Instructions for the task ▸ Retype the records below exactly as they appear, but leave out any pictures.

(Dataset records)

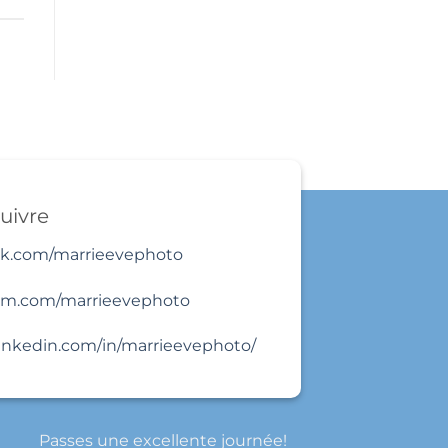
uivre
k.com/marrieevephoto
am.com/marrieevephoto
linkedin.com/in/marrieevephoto/
Passes une excellente journée!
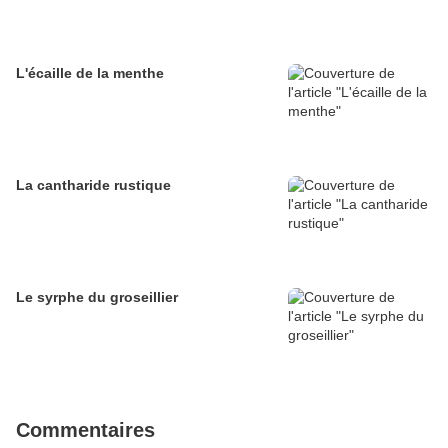
L'écaille de la menthe
La cantharide rustique
Le syrphe du groseillier
Commentaires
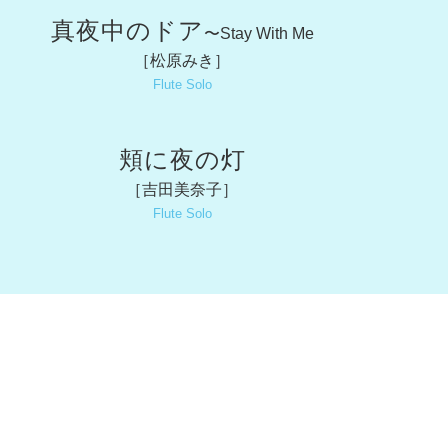
真夜中のドア
〜Stay With Me
［松原みき］
Flute Solo
頬に夜の灯
［吉田美奈子］
Flute Solo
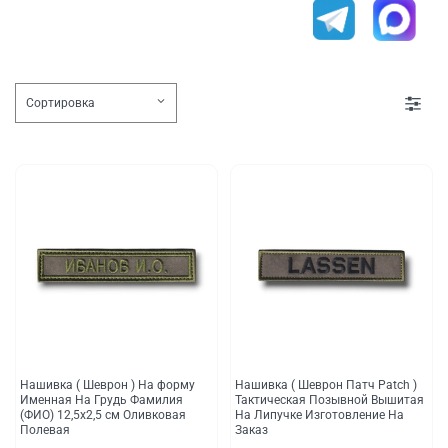
Нашивка ( Шеврон ) На форму
Нашивка ( Шеврон Патч Patch )
Именная На Грудь Фамилия
Тактическая Позывной Вышитая
(ФИО) 12,5х2,5 см Оливковая
На Липучке Изготовление На
Полевая
Заказ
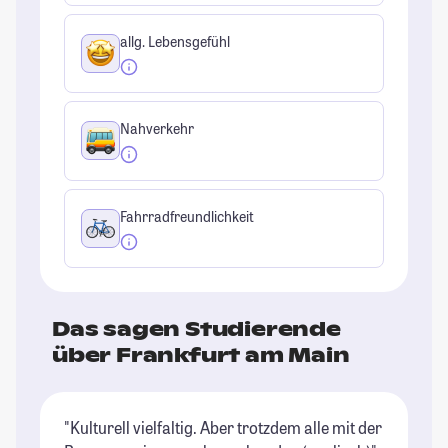
allg. Lebensgefühl
Nahverkehr
Fahrradfreundlichkeit
Das sagen Studierende
über Frankfurt am Main
"Kulturell vielfaltig. Aber trotzdem alle mit der
"D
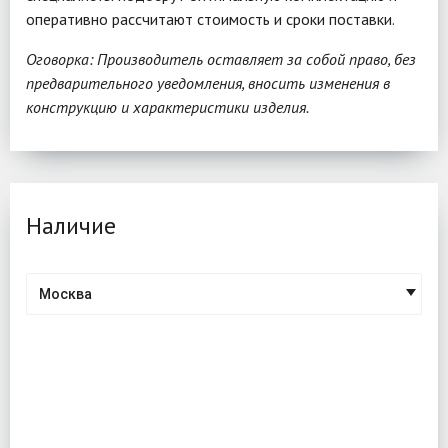
оперативно рассчитают стоимость и сроки поставки.
Оговорка: Производитель оставляет за собой право, без
предварительного уведомления, вносить изменения в
конструкцию и характеристики изделия.
Наличие
Москва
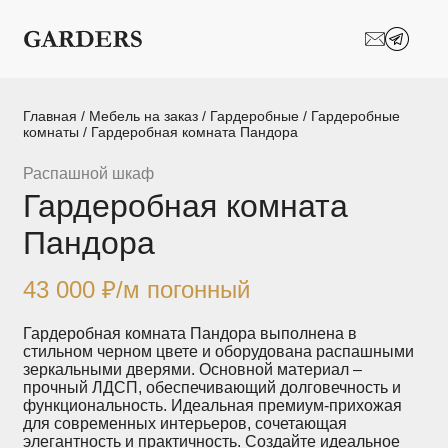
Шкафы-купе
Межкомнатные
перегородки
Двери-купе
Кухни на заказ
Главная
/
Мебель на заказ
/
Гардеробные
/
Гардеробные
комнаты
/ Гардеробная комната Пандора
Гостиные
Комоды
Распашной шкаф
Гардеробная комната
Мебель в детскую
Мебель в ванную
Пандора
Модульные
Популярные категории
системы
хранения
43 000
₽
/м погонный
Прихожие
Спальни
Гардеробная комната Пандора выполнена в
стильном черном цвете и оборудована распашными
зеркальными дверями. Основной материал –
Стеллажи
Тумбы
прочный ЛДСП, обеспечивающий долговечность и
функциональность. Идеальная премиум-прихожая
для современных интерьеров, сочетающая
Шкафы по
Гардеробные
элегантность и практичность. Создайте идеальное
назначению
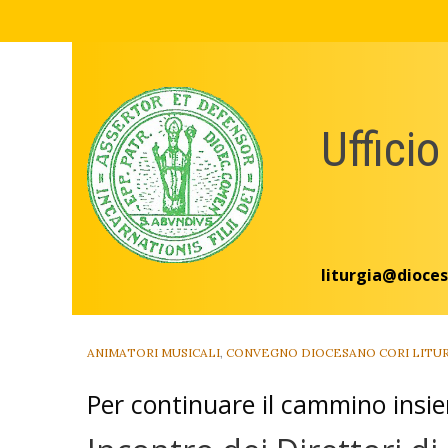
Skip
to
content
Ufficio
liturgia@dioces
ANIMATORI MUSICALI
,
CONVEGNO DIOCESANO CORI LITUR
Per continuare il cammino insi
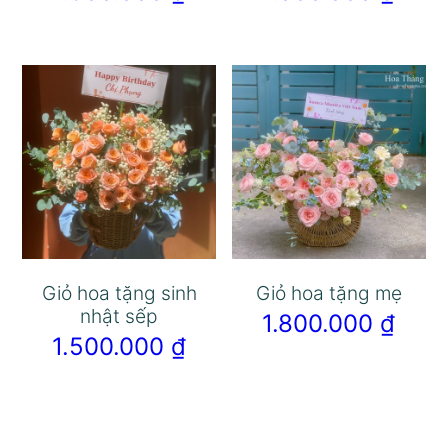
Giỏ hoa tặng sinh
Giỏ hoa tặng mẹ
nhật sếp
1.800.000
₫
1.500.000
₫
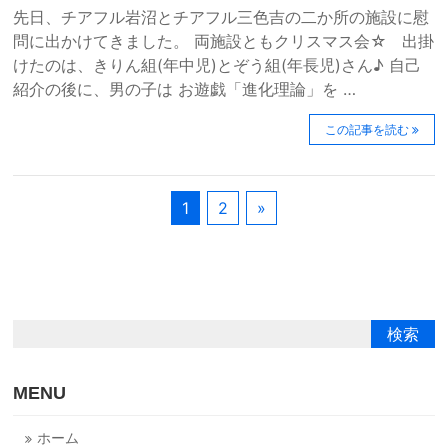
先日、チアフル岩沼とチアフル三色吉の二か所の施設に慰
問に出かけてきました。 両施設ともクリスマス会☆ 出掛
けたのは、きりん組(年中児)とぞう組(年長児)さん♪ 自己
紹介の後に、男の子は お遊戯「進化理論」を …
この記事を読む
1
2
»
MENU
ホーム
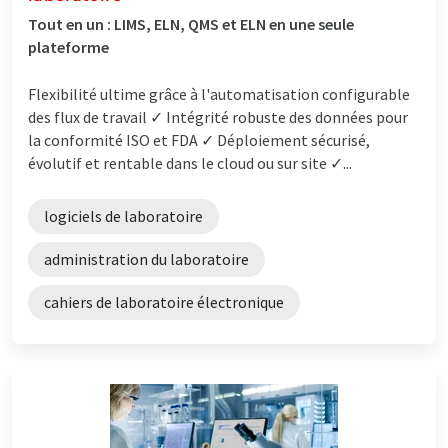
Tout en un : LIMS, ELN, QMS et ELN en une seule
plateforme
Flexibilité ultime grâce à l'automatisation configurable
des flux de travail ✓ Intégrité robuste des données pour
la conformité ISO et FDA ✓ Déploiement sécurisé,
évolutif et rentable dans le cloud ou sur site ✓...
logiciels de laboratoire
administration du laboratoire
cahiers de laboratoire électronique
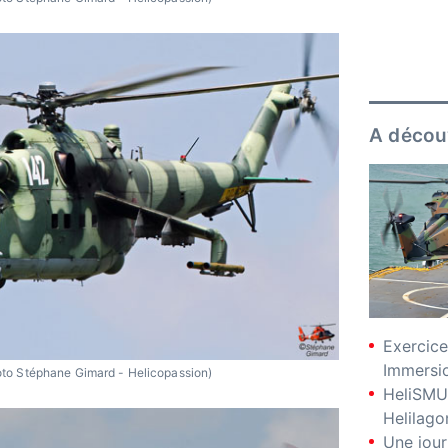
A décou
Exercice
Immersio
to Stéphane Gimard - Helicopassion)
HeliSMU
Helilago
Une jour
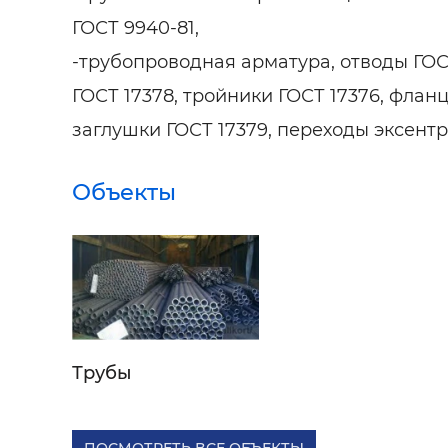
ГОСТ 9940-81,
-трубопроводная арматура, отводы ГОС
ГОСТ 17378, тройники ГОСТ 17376, фланц
заглушки ГОСТ 17379, переходы эксент
Объекты
Трубы
ПОСМОТРЕТЬ ВСЕ ОБЪЕКТЫ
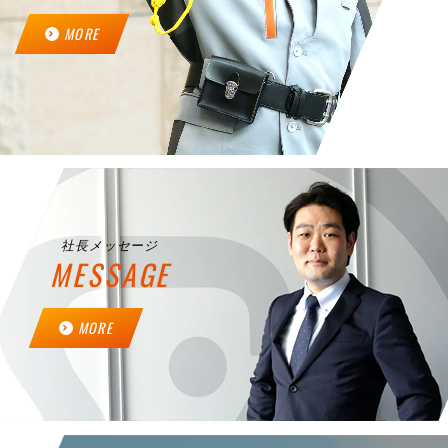
MORE
社長メッセージ
MESSAGE
MORE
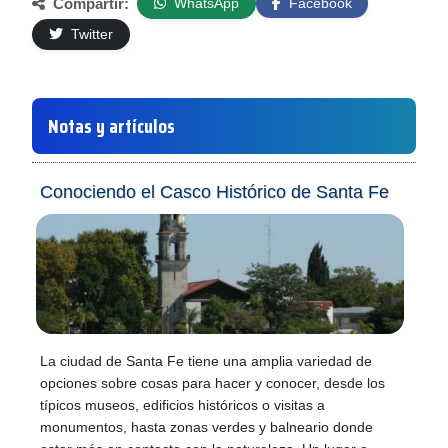
Compartir:
WhatsApp
Facebook
Twitter
Notas y artículos
Conociendo el Casco Histórico de Santa Fe
La ciudad de Santa Fe tiene una amplia variedad de
opciones sobre cosas para hacer y conocer, desde los
típicos museos, edificios históricos o visitas a
monumentos, hasta zonas verdes y balneario donde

Task result ▸
uivre
k.com/marrieevephoto
am.com/marrieevephoto
linkedin.com/in/marrieevephoto/
Passes une excellente journée!
L'écaille de la menthe
La cantharide rustique
Le syrphe du groseillier
Commentaires
真夜中のドア
〜Stay With Me
［松原みき］
Flute Solo
頬に夜の灯
［吉田美奈子］
Flute Solo
Нашивка ( Шеврон ) На форму
Нашивка ( Шеврон Патч Patch )
Именная На Грудь Фамилия
Тактическая Позывной Вышитая
(ФИО) 12,5х2,5 см Оливковая
На Липучке Изготовление На
Полевая
Заказ
allg. Lebensgefühl
Nahverkehr
Fahrradfreundlichkeit
Das sagen Studierende
über Frankfurt am Main
"Kulturell vielfaltig. Aber trotzdem alle mit der
"D
оперативно рассчитают стоимость и сроки поставки.
Оговорка: Производитель оставляет за собой право, без
предварительного уведомления, вносить изменения в
конструкцию и характеристики изделия.
Наличие
Москва
Шкафы-купе
Межкомнатные
перегородки
Двери-купе
Кухни на заказ
Главная
/
Мебель на заказ
/
Гардеробные
/
Гардеробные
комнаты
/ Гардеробная комната Пандора
Гостиные
Комоды
Распашной шкаф
Гардеробная комната
Мебель в детскую
Мебель в ванную
Пандора
Модульные
Популярные категории
системы
хранения
43 000
₽
/м погонный
Прихожие
Спальни
Гардеробная комната Пандора выполнена в
стильном черном цвете и оборудована распашными
зеркальными дверями. Основной материал –
Стеллажи
Тумбы
прочный ЛДСП, обеспечивающий долговечность и
функциональность. Идеальная премиум-прихожая
для современных интерьеров, сочетающая
Шкафы по
Гардеробные
элегантность и практичность. Создайте идеальное
назначению
Skip
to
content
Ufficio
liturgia@dioces
ANIMATORI MUSICALI
,
CONVEGNO DIOCESANO CORI LITUR
Per continuare il cammino insi
Giỏ hoa tặng sinh
Giỏ hoa tặng mẹ
nhật sếp
1.800.000
₫
1.500.000
₫
先日、チアフル岩沼とチアフル三色吉の二か所の施設に慰
問に出かけてきました。 両施設ともクリスマス会☆ 出掛
けたのは、きりん組(年中児)とぞう組(年長児)さん♪ 自己
紹介の後に、男の子は お遊戯「進化理論」を …
この記事を読む
1
2
»
MENU
ホーム
Tout en un : LIMS, ELN, QMS et ELN en une seule
plateforme
Flexibilité ultime grâce à l'automatisation configurable
des flux de travail ✓ Intégrité robuste des données pour
la conformité ISO et FDA ✓ Déploiement sécurisé,
évolutif et rentable dans le cloud ou sur site ✓...
logiciels de laboratoire
administration du laboratoire
cahiers de laboratoire électronique
A décou
Exercice
Immersio
to Stéphane Gimard - Helicopassion)
HeliSMU
Helilago
Une jour
ГОСТ 9940-81,
-трубопроводная арматура, отводы ГОС
ГОСТ 17378, тройники ГОСТ 17376, фланц
заглушки ГОСТ 17379, переходы эксент
Объекты
Трубы
ПОСМОТРЕТЬ ВСЕ ОБЪЕКТЫ
MORE
社長メッセージ
MESSAGE
MORE
Compartir:
WhatsApp
Facebook
Twitter
Notas y artículos
Conociendo el Casco Histórico de Santa Fe
La ciudad de Santa Fe tiene una amplia variedad de
opciones sobre cosas para hacer y conocer, desde los
típicos museos, edificios históricos o visitas a
monumentos, hasta zonas verdes y balneario donde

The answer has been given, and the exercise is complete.